Despite the efforts of individuals and organizations to return clean water and long-term viability to the farming landscape, progress has been fragmented and slow. What could be done to energize a larger, more cohesive movement? One missing ingredient was a clear, unifying vision that could inspire change at a landscape scale.
And so, the idea for This Perennial Land was born, with a two-fold outcome: a book that would — through images and essays — provide a picture of what a restorative farming landscape would look like and the policies and practices needed to support it and a mapping program that could be used to help build that landscape.
We concentrated on one intensely farmed, 2.3-million acre basin in the heart of corn-soybean country—the greater Blue Earth River watershed in south central Minnesota and north central Iowa. Working closely with scientists, and state, county and federal conservation agency personnel, we traveled the countryside talking to landowners who had successfully incorporated perennials and other conservation practices into their farming operations. Their stories are captured in the book.
Then in collaboration with the Minnesota Department of Natural Resources, we created a unique GIS-based watershed map pinpointing where the best opportunities were to use those practices to improve soil and water quality, and restore wildlife. These conversations and map have created a much clearer vision of what a truly restorative farming landscape would look like.

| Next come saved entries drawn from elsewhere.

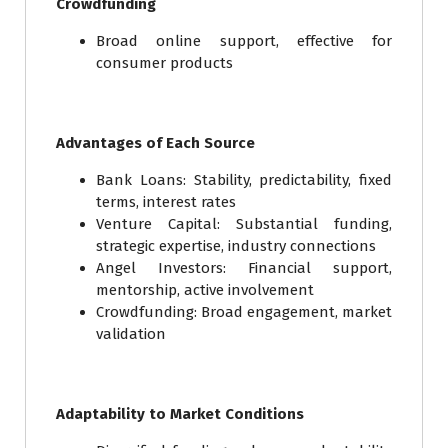
Crowdfunding
Broad online support, effective for
consumer products
Advantages of Each Source
Bank Loans: Stability, predictability, fixed
terms, interest rates
Venture Capital: Substantial funding,
strategic expertise, industry connections
Angel Investors: Financial support,
mentorship, active involvement
Crowdfunding: Broad engagement, market
validation
Adaptability to Market Conditions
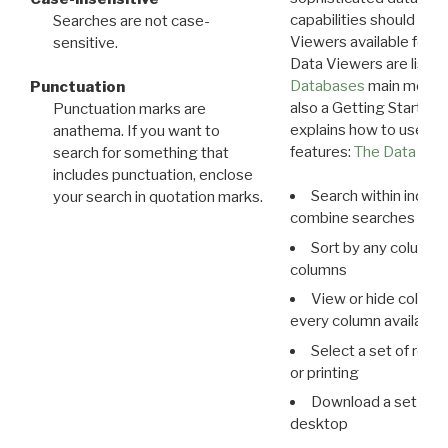
capabilities should exp
Searches are not case-
Viewers available for 
sensitive.
Data Viewers are liste
Databases
main menu e
Punctuation
also a Getting Started
Punctuation marks are
explains how to use all
anathema. If you want to
features:
The Data View
search for something that
includes punctuation, enclose
Search within indivi
your search in quotation marks.
combine searches in mu
Sort by any column o
columns
View or hide column
every column available 
Select a set of reco
or printing
Download a set of r
desktop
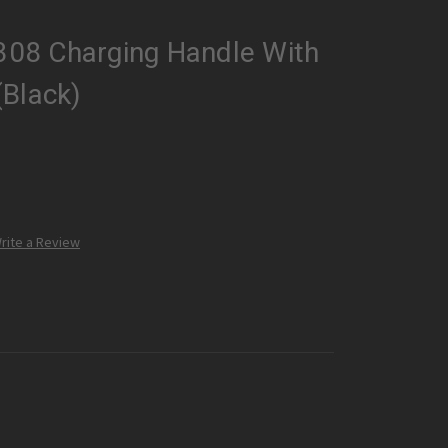
.308 Charging Handle With
(Black)
rite a Review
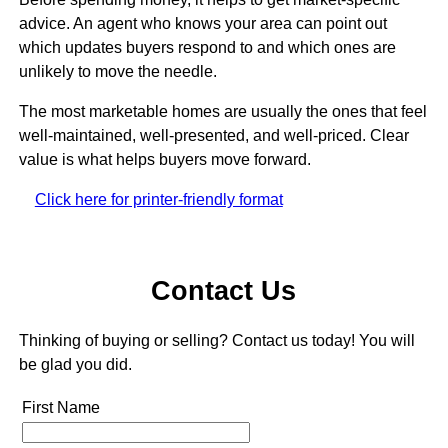
advice. An agent who knows your area can point out
which updates buyers respond to and which ones are
unlikely to move the needle.
The most marketable homes are usually the ones that feel
well-maintained, well-presented, and well-priced. Clear
value is what helps buyers move forward.
Click here for printer-friendly format
Contact Us
Thinking of buying or selling? Contact us today! You will
be glad you did.
First Name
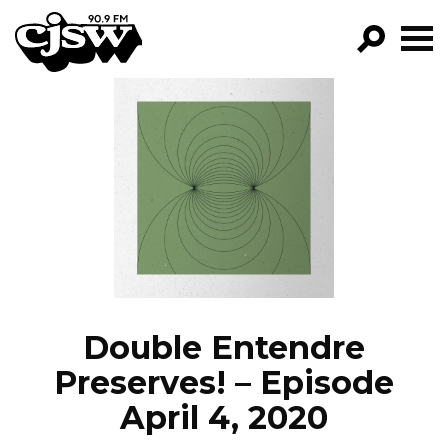
CJSW
GO!
FILTER BY:
PROGRAMS
EPISODES
NEWS
Double Entendre
Preserves! – Episode
April 4, 2020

But we didn't stop there. In 2012 we partnered with the University of Minnesota's Green Lands, Blue Waters consortium, the Minnesota Department of Natural Resources, and two sustainable agriculture nonprofits, Rural Advantage and the Land Stewardship Project to apply the mapping technology and data sets to the entire state of Minnesota. An interactive element was added that lets users add and remove data layers as they wish. The maps are available online at Green Lands Blue Waters.
The mapping technology and many of the data sets we've assembled are common in other states and can be tailored to cover other agricultural watersheds. They can be an important tool for farmers, policymakers, and activists throughout the Midwest and beyond.